** Exercise material follows **

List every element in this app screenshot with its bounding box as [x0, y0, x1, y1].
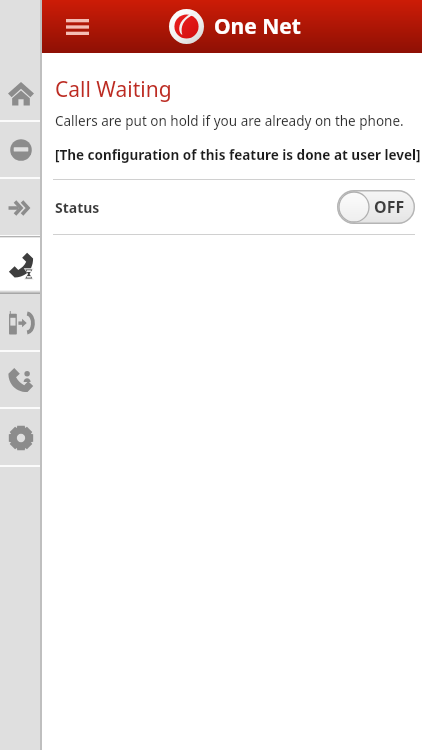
staticText: Status — [55, 198, 100, 217]
button[interactable]: Menu — [60, 10, 94, 44]
button[interactable]: Settings — [0, 409, 42, 467]
button[interactable]: Call waiting — [0, 236, 42, 294]
staticText: Call Waiting — [55, 75, 172, 104]
button[interactable]: Do not disturb — [0, 121, 42, 179]
button[interactable]: Status — [42, 180, 422, 234]
staticText: OFF — [374, 196, 405, 218]
staticText: Callers are put on hold if you are alrea… — [55, 112, 404, 130]
button[interactable]: Call transfer — [0, 294, 42, 352]
button[interactable]: Contacts — [0, 351, 42, 409]
button[interactable]: Status off — [337, 190, 415, 224]
staticText: One Net — [214, 12, 301, 41]
button[interactable]: Home — [0, 64, 42, 122]
staticText: [The configuration of this feature is do… — [55, 146, 421, 164]
button[interactable]: Call forwarding — [0, 179, 42, 237]
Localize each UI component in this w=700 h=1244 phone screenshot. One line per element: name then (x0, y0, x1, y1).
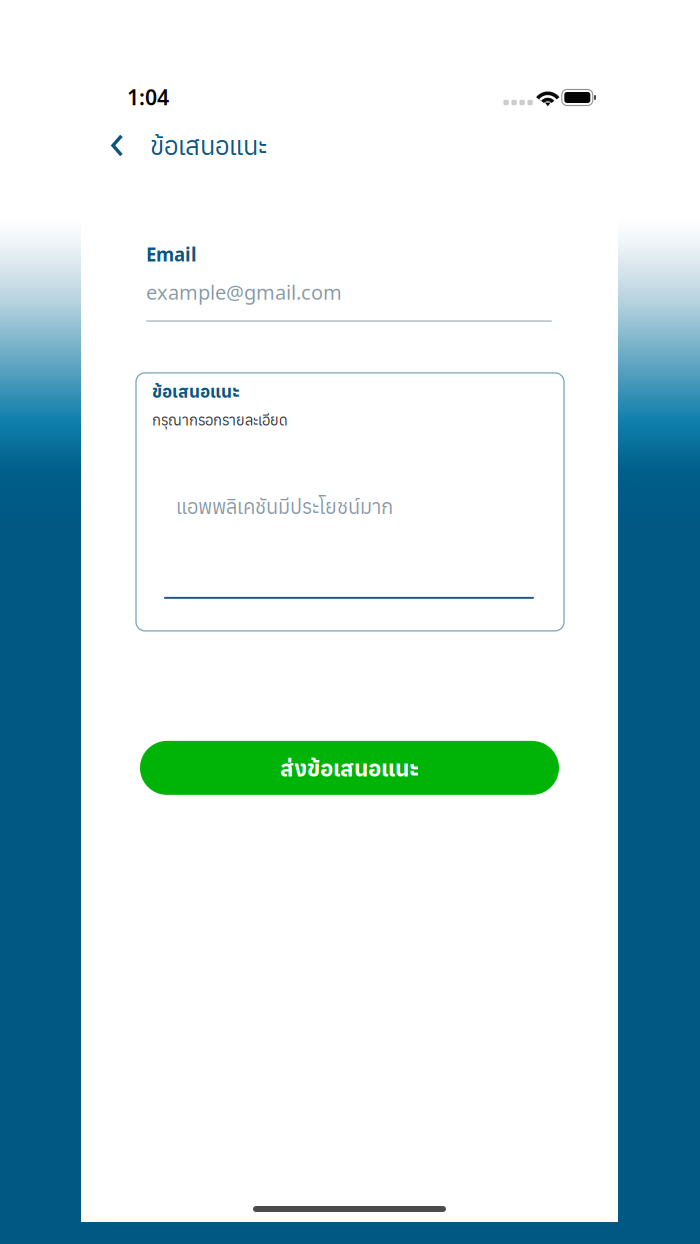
staticText: 1:04 (127, 83, 169, 111)
staticText: ข้อเสนอแนะ (152, 380, 240, 402)
staticText: กรุณากรอกรายละเอียด (152, 410, 288, 430)
staticText: แอพพลิเคชันมีประโยชน์มาก (176, 494, 393, 520)
staticText: example@gmail.com (146, 279, 342, 305)
staticText: ข้อเสนอแนะ (150, 129, 267, 162)
staticText: Email (146, 242, 197, 267)
button[interactable]: ส่งข้อเสนอแนะ (140, 741, 559, 795)
button[interactable]: ข้อเสนอแนะ (81, 122, 285, 169)
staticText: ส่งข้อเสนอแนะ (280, 753, 419, 783)
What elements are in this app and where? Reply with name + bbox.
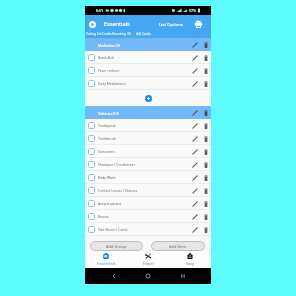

** End of Exercise material **

▸ **Problem details**: Leaving the images out, return every record exactly.

▸ **Exercise result**:
List every element in this app screenshot with its bounding box as [x0, y0, x1, y1].
staticText: Status — [55, 198, 100, 217]
button[interactable]: Menu — [60, 10, 94, 44]
button[interactable]: Settings — [0, 409, 42, 467]
button[interactable]: Call waiting — [0, 236, 42, 294]
staticText: Call Waiting — [55, 75, 172, 104]
button[interactable]: Do not disturb — [0, 121, 42, 179]
button[interactable]: Status — [42, 180, 422, 234]
staticText: OFF — [374, 196, 405, 218]
staticText: Callers are put on hold if you are alrea… — [55, 112, 404, 130]
button[interactable]: Call transfer — [0, 294, 42, 352]
button[interactable]: Contacts — [0, 351, 42, 409]
button[interactable]: Status off — [337, 190, 415, 224]
staticText: One Net — [214, 12, 301, 41]
button[interactable]: Home — [0, 64, 42, 122]
staticText: [The configuration of this feature is do… — [55, 146, 421, 164]
button[interactable]: Call forwarding — [0, 179, 42, 237]
Localize each UI component in this w=700 h=1244 phone screenshot. One line per element: name then (x0, y0, x1, y1).
staticText: 1:04 (127, 83, 169, 111)
staticText: ข้อเสนอแนะ (152, 380, 240, 402)
staticText: กรุณากรอกรายละเอียด (152, 410, 288, 430)
staticText: แอพพลิเคชันมีประโยชน์มาก (176, 494, 393, 520)
staticText: example@gmail.com (146, 279, 342, 305)
staticText: ข้อเสนอแนะ (150, 129, 267, 162)
staticText: Email (146, 242, 197, 267)
button[interactable]: ส่งข้อเสนอแนะ (140, 741, 559, 795)
button[interactable]: ข้อเสนอแนะ (81, 122, 285, 169)
staticText: ส่งข้อเสนอแนะ (280, 753, 419, 783)
What elements are in this app and where? Reply with name + bbox.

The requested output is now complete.